The Ukrainian President, Volodímir Zelenskihas recently stressed that Western sanctions aimed at Russia’s banking and energy sectors son essential To weaken its economy and, therefore, stop the financing of war.
During a conversation with journalists, Zelenski stressed that a significant cut in oil pricesreaching $ 30 per barrel, could have a much stronger impact on Kremlin.
“The subject energetic It is absolutely clear. In energy, there is not only direct money from taxesbut also of Dividends of energy companieswhich Help Putin replenish the budget“The Ukrainian President points out, emphasizing the relevance of this sector as the main source of income for the Russian government.
Although sanctions to the banking system have had a negative effect, Zelenski acknowledges that Russia has managed to find alternatives to overcome restrictionsturning to cryptocurrencies already intermediaries in countries such as India, China, Türkiye and Soviet exrepublic.
Even so, the Ukrainian president argues that The sanctions to the energy sector are more effective than those that affect the financial systemsince oil remains the main source of financing for Kremlin.
Harder sanctions
Zelenski also calls to the countries allied to intensify the sanctionsnot only against Russian banks, but also against the Energy sector. “It is necessary not only to reduce the maximum price of Russian oil, which is currently set at $ 60 per barrel, but also increase world oil production,” he argues.
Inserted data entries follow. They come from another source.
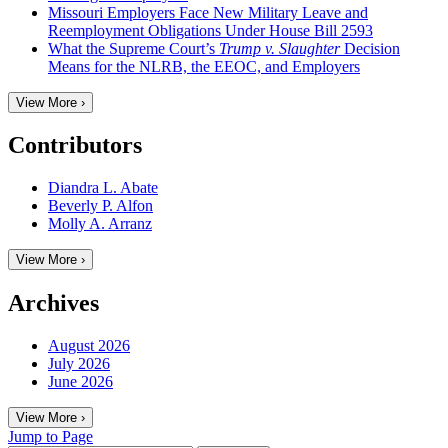
Missouri Employers Face New Military Leave and
Reemployment Obligations Under House Bill 2593
What the Supreme Court’s
Trump v. Slaughter
Decision
Means for the NLRB, the EEOC, and Employers
View More ›
Contributors
Diandra L. Abate
Beverly P. Alfon
Molly A. Arranz
View More ›
Archives
August 2026
July 2026
June 2026
View More ›
Jump to Page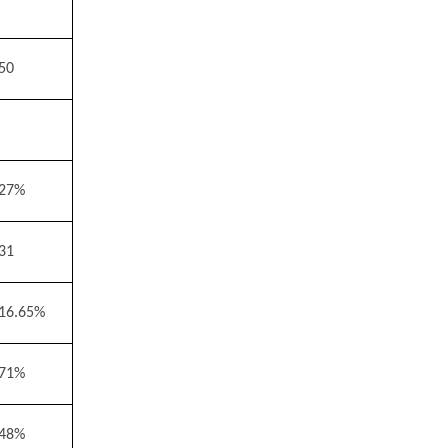
50
27%
31
16.65%
71%
48%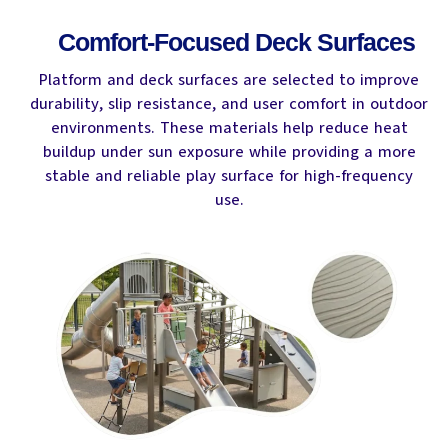
Comfort-Focused Deck Surfaces
Platform and deck surfaces are selected to improve
durability, slip resistance, and user comfort in outdoor
environments. These materials help reduce heat
buildup under sun exposure while providing a more
stable and reliable play surface for high-frequency
use.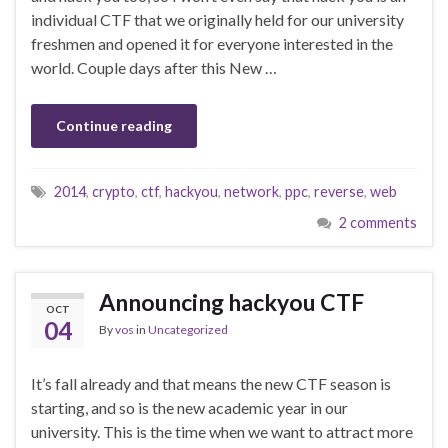
individual CTF that we originally held for our university
freshmen and opened it for everyone interested in the
world. Couple days after this New …
Continue reading
2014
,
crypto
,
ctf
,
hackyou
,
network
,
ppc
,
reverse
,
web
2 comments
Announcing hackyou CTF
OCT
04
By
vos
in
Uncategorized
It’s fall already and that means the new CTF season is
starting, and so is the new academic year in our
university. This is the time when we want to attract more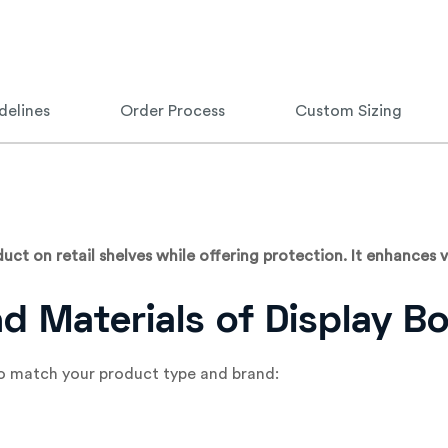
delines
Order Process
Custom Sizing
ct on retail shelves while offering protection. It enhances vi
nd Materials of Display B
 to match your product type and brand: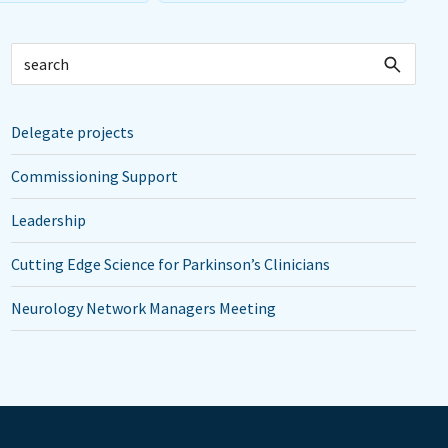
Delegate projects
Commissioning Support
Leadership
Cutting Edge Science for Parkinson’s Clinicians
Neurology Network Managers Meeting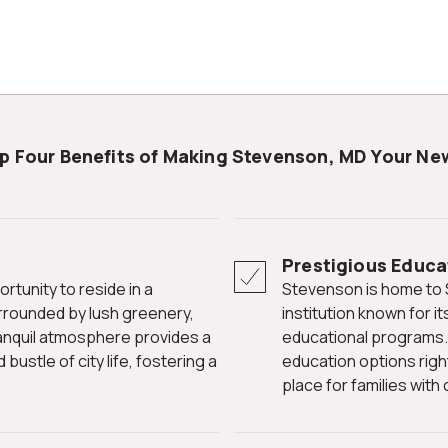
op Four Benefits of Making Stevenson, MD Your N
Prestigious Educat
Stevenson is home to Stevenson University, a renowned
rrounded by lush greenery,
institution known for 
 tranquil atmosphere provides a
educational programs. 
ustle of city life, fostering a
education options right
place for families wit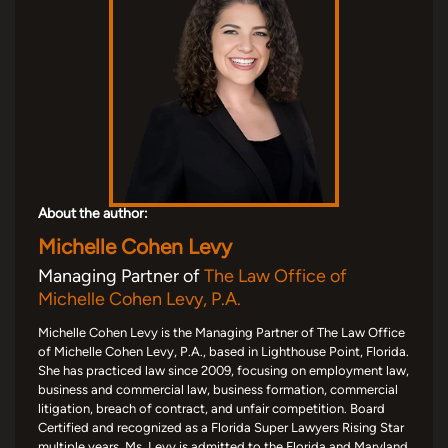
About the author:
Michelle Cohen Levy
Managing Partner of
The Law Office of
Michelle Cohen Levy, P.A.
Michelle Cohen Levy is the Managing Partner of The Law Office
of Michelle Cohen Levy, P.A., based in Lighthouse Point, Florida.
She has practiced law since 2009, focusing on employment law,
business and commercial law, business formation, commercial
litigation, breach of contract, and unfair competition. Board
Certified and recognized as a Florida Super Lawyers Rising Star
multiple years, Ms. Levy is admitted to the Florida and Maryland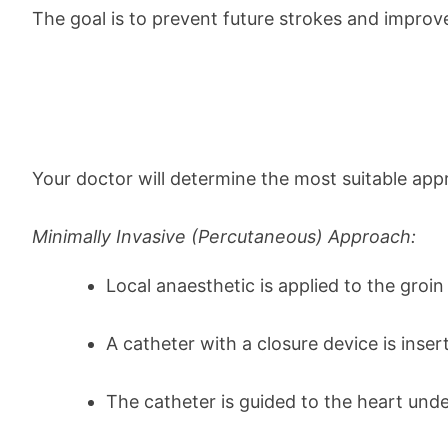
The goal is to prevent future strokes and improve
Your doctor will determine the most suitable app
Minimally Invasive (Percutaneous) Approach:
Local anaesthetic is applied to the groin
A catheter with a closure device is insert
The catheter is guided to the heart und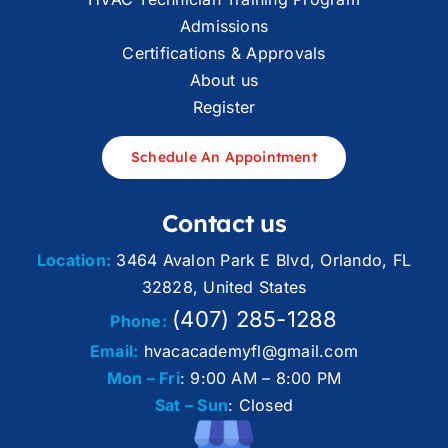
Admissions
Certifications & Approvals
About us
Register
Schedule An Appointment
Contact us
Location:
3464 Avalon Park E Blvd, Orlando, FL
32828, United States
(407) 285-1288
Phone:
Email:
hvacacademyfl@gmail.com
Mon – Fri
: 9:00 AM – 8:00 PM
Sat – Sun
: Closed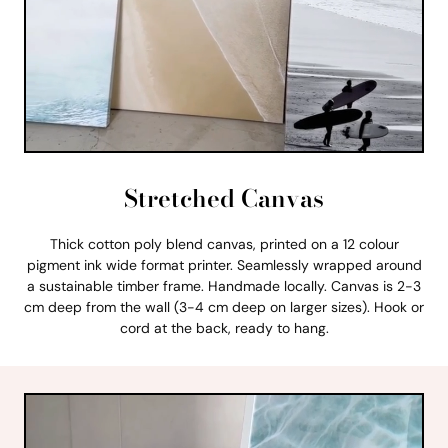
Stretched Canvas
Thick cotton poly blend canvas, printed on a 12 colour
pigment ink wide format printer. Seamlessly wrapped around
a sustainable timber frame. Handmade locally. Canvas is 2-3
cm deep from the wall (3-4 cm deep on larger sizes). Hook or
cord at the back, ready to hang.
In this regard, he suggests that G7 countries could reach a Agreement to set even lower price stops for Russian oil: “And when, for example, the price is wanted to be $ 40-45 per barrel of Russian oil, it should be said 30. Although 30 is effective. It would hit them very strong and it would really force them to put an end to the aggression”:
In addition, the president of the European Commission, Ursula von der LeyenI had already advanced that The next sanctions package of the European Union will directly affect the key sectors of the Russian economysuch as energy, banking and critical exports, with additional measures to combat the elusion of restrictions.